Although the primary sponsor of this weekend's games remains the DCUV, many individuals and local organizations made donations to the event. Special Olympics organizers said they noticed a similarly heightened level of interest in contributing funds as they did among volunteers.

The games depends on the Special Olympics New Hampshire organization, with its own money-raising capabilities, for much of its funding. The Dartmouth Skiway provides rentals, and various local businesses made additional contributions.
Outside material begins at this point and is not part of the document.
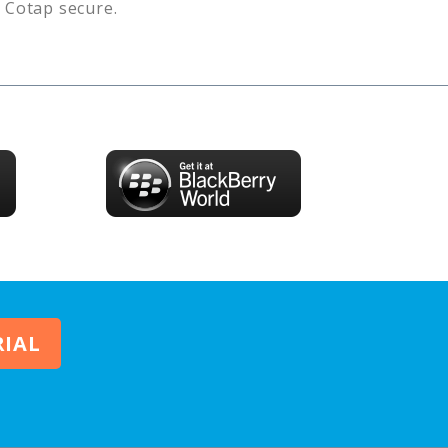
s
Cotap
secure.
RIAL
The event will begin with athletes marching from the ski lodge to the opening ceremonies area. They will be led by a color guard from Dartmouth's army reserve officers' training corps. The North Country Chordsmen, a local barbershop group, will sing the national anthem followed by an invocation by Bob Edwards, the interim minister at the Lyme Congregational Church.

DCUV President Carey Heckman and College President James Wright will deliver the opening remarks at the ceremony, which will dramatically conclude after Susan Wright leads a Special Olympics oath as an athlete skis down the mountain holding a lit torch.

While bringing together individuals from the Upper Valley to compete in an athletic contest, the event also helps prepare for the Special Olympics Summer Games, which Dartmouth students will run in their entirety for the first time this year.

"Students who will be organizing the summer games will utilize the winter event as a template for how to organize the summer activities," Littlejohn said. "It is a chance for those coordinators to use the knowledge and experience of the past members as an easy transition to host such a large event."

All three coordinators believe the Special Olympics event embodies the spirit of building new friendships and engaging in sociable competition.

"It never feels like a volunteer project," Rand said. "We are merely hanging out with friends, and that is how they perceive it as well. It gives the athletes an opportunity to excel in an activity for which they have been training and practicing."